Market Order

1. basic

A Market Order is a type of order to buy or sell a security at the best available price in the current market. It's designed to ensure quick execution but not a specific price, making it suitable for liquid markets where price slippage is minimal.

1.1

"If you place a market order to buy 100 shares of a stock, the order will be filled by matching it with the lowest price sellers until all 100 shares are bought."

2. advanced

Market Orders are subject to price slippage, especially in volatile or illiquid markets. This means the execution price may be different from the expected price when the order was placed, particularly for large orders.

2.1

"If you place a market order to buy a large amount of a thinly traded cryptocurrency, you may end up paying a higher price than expected due to lack of sufficient sell orders at the lower price levels."

3. strategy

Market Orders are often used when the priority is to execute the order quickly rather than to get a certain price.
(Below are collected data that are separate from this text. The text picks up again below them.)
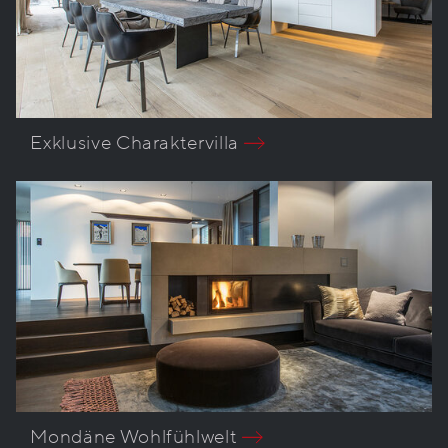
Exklusive Charaktervilla
Mondäne Wohlfühlwelt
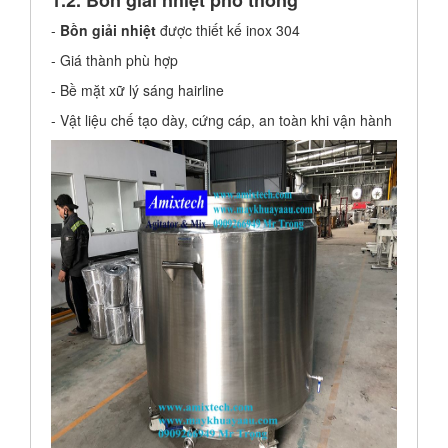
-
Bồn giải nhiệt
được thiết kế inox 304
- Giá thành phù hợp
- Bề mặt xữ lý sáng hairline
- Vật liệu chế tạo dày, cứng cáp, an toàn khi vận hành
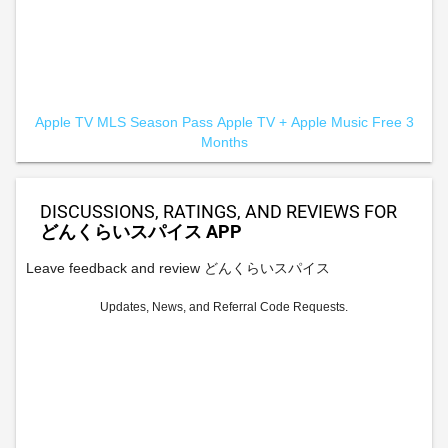
Apple TV MLS Season Pass
Apple TV +
Apple Music Free 3
Months
DISCUSSIONS, RATINGS, AND REVIEWS FOR
どんくらいスパイス APP
Leave feedback and review どんくらいスパイス
Updates, News, and Referral Code Requests.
They are commonly used in strategies that require immediate execution, such as high-frequency trading or arbitrage.

3.1

"In a fast-moving market where prices are rapidly rising, a trader might use a market order to quickly buy a security before the price increases further."

4. comparison

Market Orders differ from Limit Orders, which specify a price limit at which the order must be executed. While Market Orders prioritize speed over price, Limit Orders prioritize price over speed.

4.1

"If you want to buy a stock but only at a specific price or better, you would place a limit order, not a market order."

* All terms and definitions may update as the Cryptionary improves.